Lagerung und Haltbarkeit der fertigen Miniaturen
Resin-Modelle vergrauen unter direkter Sonne, UV bleibt aktiv, das Material wird spröde und gelb. Für ausgestellte Miniaturen ist eine Vitrine mit UV-Schutzglas oder eine Lackierung mit UV-stabilem Klarlack (Tamiya TS-13 oder Vallejo Polyurethane Matt) Pflicht.
Ungenutzte Resin-Flaschen lagerst du licht- und temperaturgeschützt zwischen 15 und 25 Grad. Direkte Sonne härtet das Resin in der Flasche aus und macht es unbrauchbar. Lebenserwartung ungeöffneter Flaschen: 12-18 Monate. Vor jedem Druck gut schütteln, Pigmente sind in der Flasche teilweise abgesetzt. Auch unsere Airbrush-Anleitung hilft, gedruckte Miniaturen anschließend professionell zu bemalen.
Reststoffe und Entsorgung, der richtige Umgang
Unausgehärtetes Resin gehört unter keinen Umständen in den Abfluss oder Restmüll. Die korrekte Entsorgung: Resin-Reste in flacher Schale unter UV-Lampe oder Sonnenlicht aushärten, dann ist die Masse hart und kann mit dem Hausmüll entsorgt werden. IPA mit Resin-Sediment lässt du in einem Glasbehälter unter UV stehen, bis das Resin ausgeflockt ist, IPA dekantieren und wiederverwenden, Sediment unter UV aushärten und entsorgen.
Filter aus dem Wash-and-Cure-Gerät, gebrauchte Nitrilhandschuhe und Papiertücher mit Resin-Spuren gelten als Sondermüll. In den meisten Gemeinden nimmt der Wertstoffhof solche Mengen kostenlos an. Wer regelmäßig druckt, sollte einen 5-Liter-Sammelbehälter mit Deckel anschaffen und alle 6-12 Monate zur Sammelstelle bringen.
Worauf es wirklich ankommt
Drei Faktoren entscheiden über Erfolg oder Frust: Stützen-Setup (manuell prüfen, nicht nur Auto-Generieren), Wash-and-Cure-Workflow (3-5 Minuten IPA, 3-5 Minuten Cure pro Seite), Schutzkleidung (Nitril, FFP2, Augenschutz).
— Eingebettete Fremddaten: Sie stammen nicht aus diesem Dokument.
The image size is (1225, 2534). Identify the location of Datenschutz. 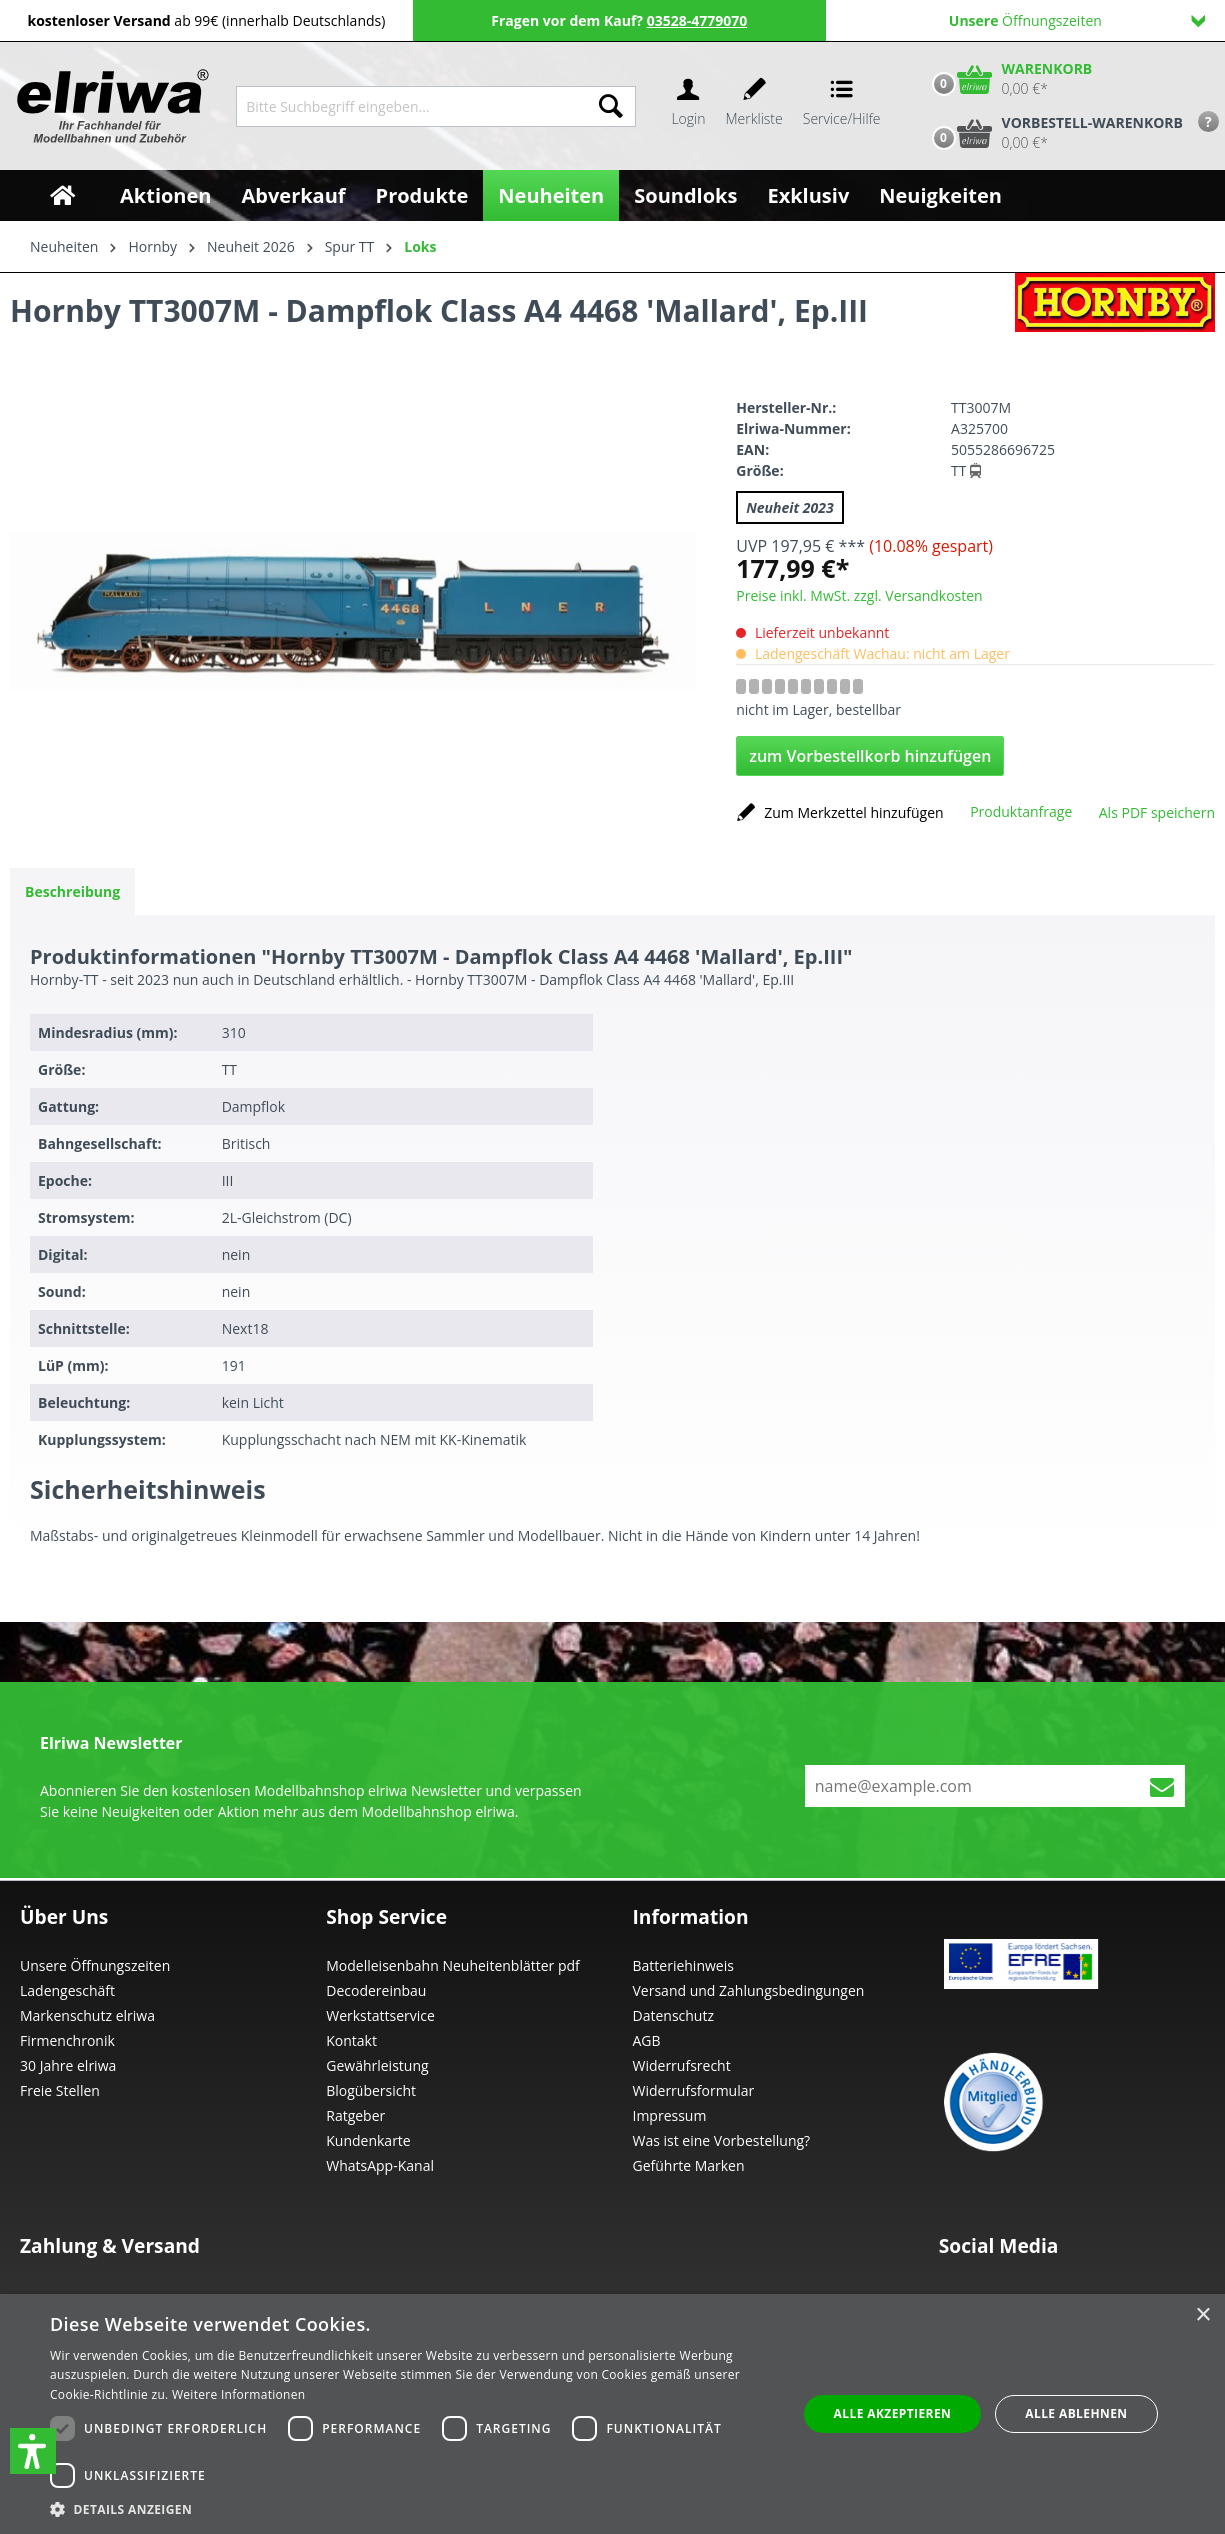
(673, 2015).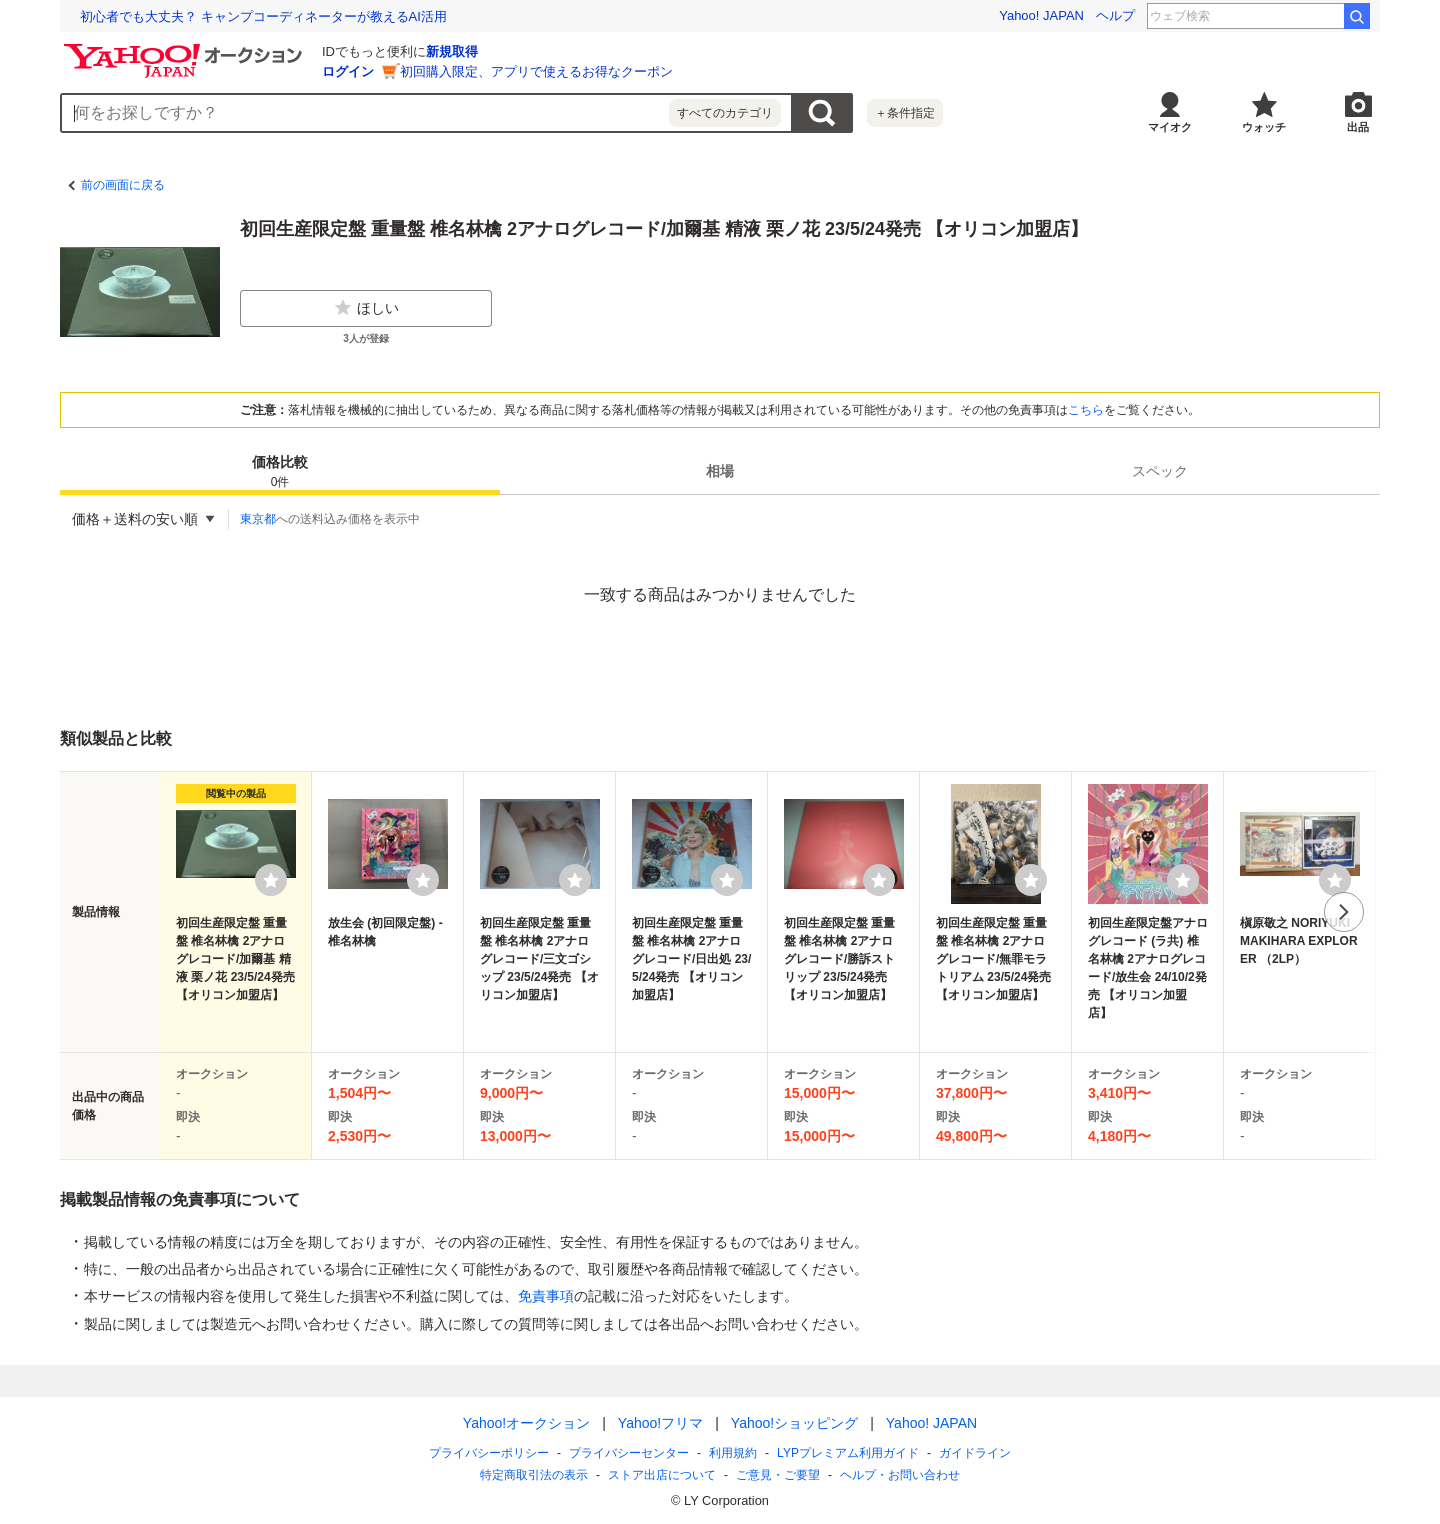 The height and width of the screenshot is (1524, 1440). I want to click on 出品, so click(1358, 127).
Wer diese drei Disziplinen sauber durchzieht, druckt Miniaturen, die in jeden Tabletop-Wettbewerb passen. Investiere in einen Anycubic Photon Mono M5s plus Wash & Cure 2.0, Komplett-Setup unter 350 Euro, deckt 95 Prozent der 28-32mm-Miniature-Anwendungen ab.
Veröffentlicht durch die Modellfieber-Redaktion. Veröffentlicht am 1. Juli 2026.